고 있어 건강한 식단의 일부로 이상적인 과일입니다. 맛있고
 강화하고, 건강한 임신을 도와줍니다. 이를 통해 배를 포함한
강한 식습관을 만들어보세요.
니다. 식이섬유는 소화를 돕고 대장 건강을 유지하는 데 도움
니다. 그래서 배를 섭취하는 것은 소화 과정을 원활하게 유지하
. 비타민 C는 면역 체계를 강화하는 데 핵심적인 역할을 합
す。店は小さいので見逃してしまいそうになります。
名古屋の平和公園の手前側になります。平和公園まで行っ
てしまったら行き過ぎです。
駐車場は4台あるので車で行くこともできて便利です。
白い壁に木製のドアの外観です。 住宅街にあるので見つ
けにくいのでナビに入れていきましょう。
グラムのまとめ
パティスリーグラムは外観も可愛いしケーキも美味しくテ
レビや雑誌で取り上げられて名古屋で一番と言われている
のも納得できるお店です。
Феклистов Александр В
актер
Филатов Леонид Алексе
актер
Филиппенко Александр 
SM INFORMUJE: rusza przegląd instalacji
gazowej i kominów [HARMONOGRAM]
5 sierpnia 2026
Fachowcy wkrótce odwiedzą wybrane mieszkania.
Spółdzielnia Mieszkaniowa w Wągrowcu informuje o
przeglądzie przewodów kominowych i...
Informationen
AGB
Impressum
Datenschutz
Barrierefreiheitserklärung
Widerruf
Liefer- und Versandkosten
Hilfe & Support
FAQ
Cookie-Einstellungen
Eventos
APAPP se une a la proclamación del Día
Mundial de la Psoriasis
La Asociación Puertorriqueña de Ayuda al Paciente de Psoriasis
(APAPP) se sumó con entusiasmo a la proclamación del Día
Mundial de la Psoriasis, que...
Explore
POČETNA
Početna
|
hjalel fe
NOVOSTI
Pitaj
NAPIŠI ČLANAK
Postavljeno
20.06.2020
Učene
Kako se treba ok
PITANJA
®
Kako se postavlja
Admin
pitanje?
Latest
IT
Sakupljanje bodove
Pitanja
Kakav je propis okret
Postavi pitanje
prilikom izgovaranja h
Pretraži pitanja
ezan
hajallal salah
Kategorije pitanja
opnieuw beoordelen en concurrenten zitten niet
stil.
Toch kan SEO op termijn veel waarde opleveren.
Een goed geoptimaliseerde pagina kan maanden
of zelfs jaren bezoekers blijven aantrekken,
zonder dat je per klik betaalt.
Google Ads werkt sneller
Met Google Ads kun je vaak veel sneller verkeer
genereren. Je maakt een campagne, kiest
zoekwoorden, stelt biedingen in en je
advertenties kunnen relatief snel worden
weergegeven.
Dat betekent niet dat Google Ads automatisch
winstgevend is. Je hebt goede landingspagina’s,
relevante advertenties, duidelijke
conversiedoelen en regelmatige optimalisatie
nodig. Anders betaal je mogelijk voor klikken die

• • •

## PROBLEM DETAILS
Search the records for the word "veel" and copy out every line that holds it.

## TASK OUTPUT
Toch kan SEO op termijn veel waarde opleveren.
Met Google Ads kun je vaak veel sneller verkeer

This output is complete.